覆面読書会2017秋「ムーン・パレス」エントリーNo.2

※感想文によっては一部ネタバレを含みます。

 

「考えてみれば、図書館というのは現実世界の一部じゃありませんからね。浮世離れした、純粋志向の聖域です。あそこなら一生、月にいるまま生きていけますよ」

心に残る象徴的な表現が多いこの作品の中で、特に印象に残った台詞のひとつ。

表題の『ムーン・パレス』はニューヨークのチャイナタウンにある中華料理店の名前なのだけれども、この作品には随所に月に関する比喩や象徴表現がちりばめられている。

主人公のフォッグは父親を知らず、幼くして母を事故で亡くし、伯父に育てられるが、最愛の伯父も、フォッグが大学を卒業する約半年前に亡くなってしまう。

この作品を大きく三部に区切ると、一部は、彼の生い立ちと伯父さんとの思い出、そして伯父さんを失ってから、フォッグが絶望し、金も家も失い、セントラル・パークで倒れるまで。

二部は、セントラル・パークで倒れていたところを、友達のジンマーと、のちに彼女になるキティに救出され、主にキティの存在によって立ち直り、金持ちで偏屈な車椅子の老人、エフィングの元で住み込みのアルバイトをするようになるまで。

三部は、エフィングとの生活と、エフィングの過去、そしていくつかの別れ、明らかになる自分の人生の数奇な巡りあわせ、そしてラストシーンとなる。

ラストシーンにも月の描写があり、読み終わったときは、結末がやや唐突に感じられて、なぜ、物語がその先を描かず、そのシーンで終わったのか、今いち腑に落ちなかった。

けれど、タイトルの『ムーン・パレス』と、冒頭にあげた台詞やラストシーンの月の描写について考えるうちに、これは、主人公のフォッグが、過去と決別し、自分の足で「地に足をつけるまで」の物語なのかもしれないと思った。

冒頭の台詞にあるように、フォッグは聡明でありながら、哲学者気質でどこか浮世離れしており、一部では、伯父を亡くした悲しみや金銭的な困窮を誰にも打ち明けられず、自ら選んで孤独になっていく。彼は月のように孤独で、彼の心はこの世にはなく、月にあったように思う。

多くの出会いと別れを経験し、人と関わることの喜びも悲しも乗り越え、彼は自分を信頼し、自分の足で立って歩き、地球に戻ってきたのだろう。

「自分でないものを仰いではじめて、我々は自分を見出すんだ。空に触れなければ、大地に足を据えることもできない」

これはエフィング氏の台詞。心ここにあらずで『ムーン・パレス』の看板を眺めていた一部と異なり、ラストシーンでフォッグが見上げた月は、確かに彼が地球にいるという証なのだと思う。

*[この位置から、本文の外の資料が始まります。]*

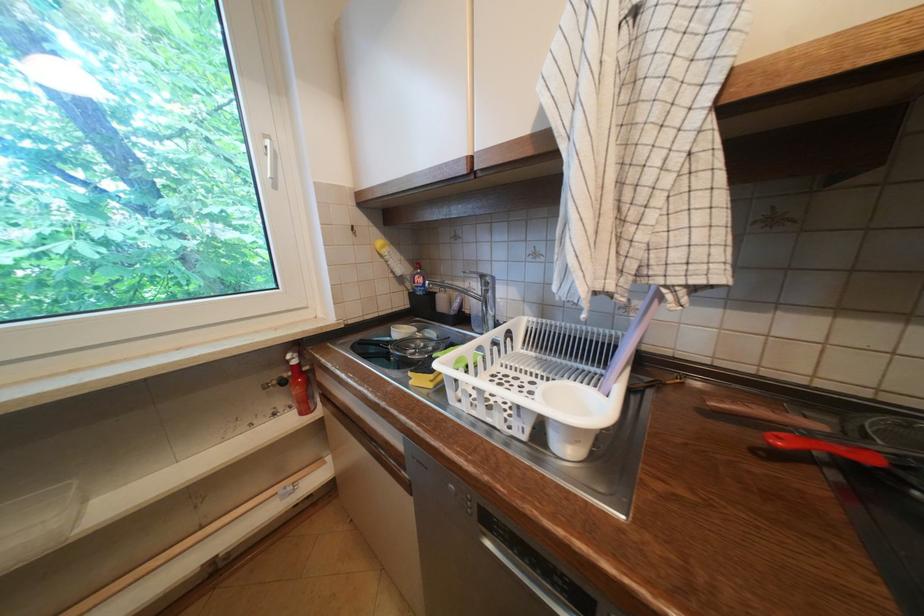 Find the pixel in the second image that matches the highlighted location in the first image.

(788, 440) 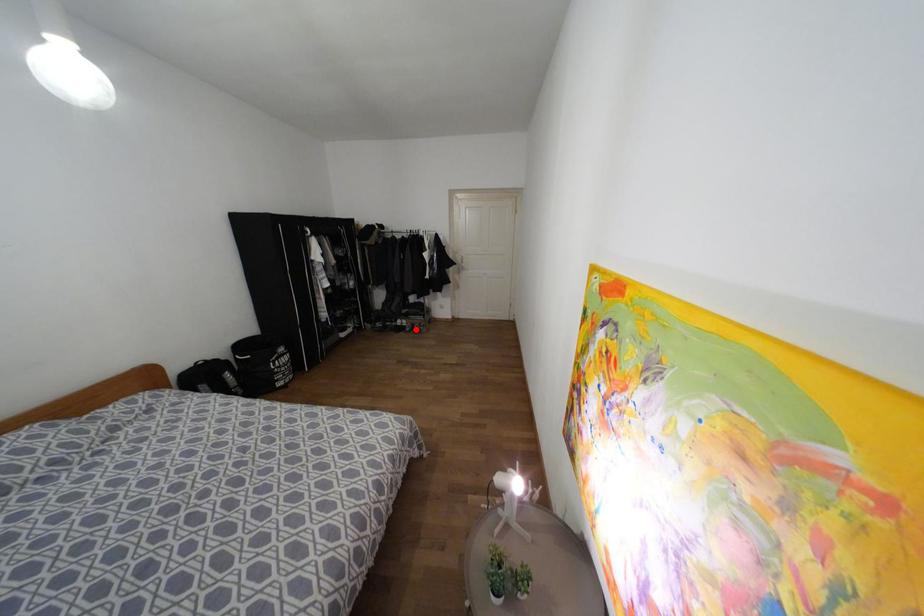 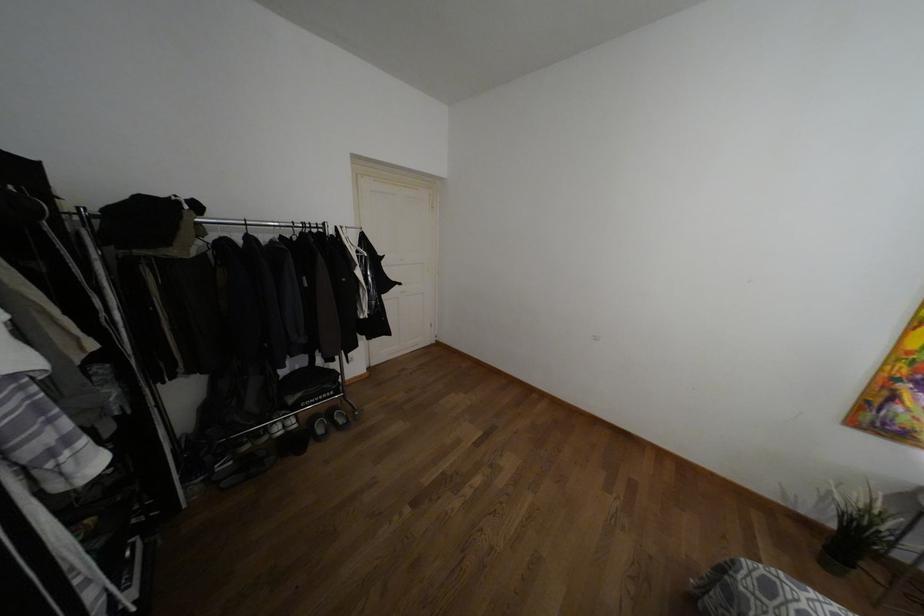 In the second image, find the point that corresponds to the highlighted location in the first image.

(341, 419) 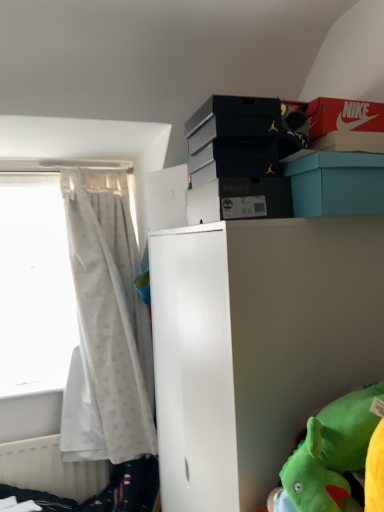 Question: Considering the positions of black matte shoebox at upper center, acting as the 1th storage box starting from the bottom, and teal cardboard box at upper center, the fourth storage box viewed from the top, in the image, is black matte shoebox at upper center, acting as the 1th storage box starting from the bottom, taller or shorter than teal cardboard box at upper center, the fourth storage box viewed from the top,?

Choices:
 (A) tall
 (B) short

Answer: (B)

Question: Is black matte shoebox at upper center, which appears as the 5th storage box when viewed from the top, spatially inside teal cardboard box at upper center, which appears as the second storage box when ordered from the bottom, or outside of it?

Choices:
 (A) inside
 (B) outside

Answer: (B)

Question: Estimate the real-world distances between objects in this image. Which object is farther from the white sheer curtain at left?

Choices:
 (A) black matte shoebox at upper center, acting as the 1th storage box starting from the bottom
 (B) white plastic radiator at lower left
 (C) teal cardboard box at upper center, which appears as the second storage box when ordered from the bottom
 (D) red matte shoebox at upper right, which is the fifth storage box in bottom-to-top order
 (E) black matte shoebox at upper center, arranged as the 3th storage box when viewed from the top

Answer: (D)

Question: Estimate the real-world distances between objects in this image. Which object is closer to the teal cardboard box at upper center, the fourth storage box viewed from the top?

Choices:
 (A) red matte shoebox at upper right, which is the 1th storage box in top-to-bottom order
 (B) white matte cabinet at center
 (C) black matte shoebox at upper center, which appears as the 5th storage box when viewed from the top
 (D) white glossy bed frame at lower left
 (E) white sheer curtain at left

Answer: (A) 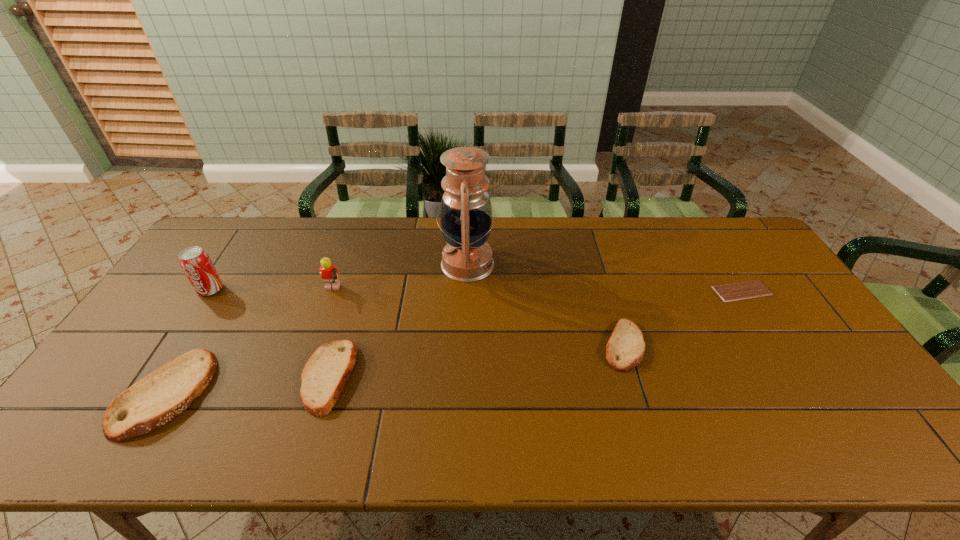 Find the location of a particular element. The width and height of the screenshot is (960, 540). empty space that is in between the fourth shortest object and the sixth shortest object is located at coordinates (188, 342).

「自分でないもの」という台詞の中には、空や月といったものだけではなく、「他社との関係性」も含まれるのだろう。

心を開ける存在が伯父さんだけだったフォッグにとって、伯父さんを失うことは、世界を失うことと同じで、簡単に言えば、フォッグは伯父さんに精神的に強く依存していたのだろう。

けれど、ジンマーやキティやエフィング氏との出会いや別れによって、彼は相対的に「自分が何者であるか」を関係性の中で見出していったのだと思う。

「あまりにも大きな絶望、あまりに圧倒的で、すべてが崩れ落ちてしまうほどの絶望、そういうものを前にしたとき、人はそれによって解放されるしかないんだよ。それしか選択はないんだ」

「そうやって突然、疑念のかけらもなしに、自分の人生が自分のものだと悟ったんだ。それは自分に属しているのであって、ほかの誰のものでもないのだと」

出会いや関係性によって、自分の価値や役割を相対的に理解していくことはできるけれども、それを失った後の方が、より一層、自分と向き合い、「自分とは何者なのか」ということを、改めて深く見つめ直すことができるのかもしれない。

伯父さん、最愛の彼女、心が通じ合えたエフイング氏。彼らを失っても、フォッグは死ななかった。そこにうっすらと、「自分」というものが見えてくるのだろう。

フォッグが抱えていた孤独や、経験した出会いや別れは、人が自立する過程で、多かれ少なかれ経験する種類のもので、だからこそ、共感して読み進めることができた。

彼の場合はドラマティックで、後半は特に怒涛の別れの連続だったけれども、だからこそ、それを乗り越えて、西海岸までたどり着いた彼に、祝福を贈りたい気持ちになった。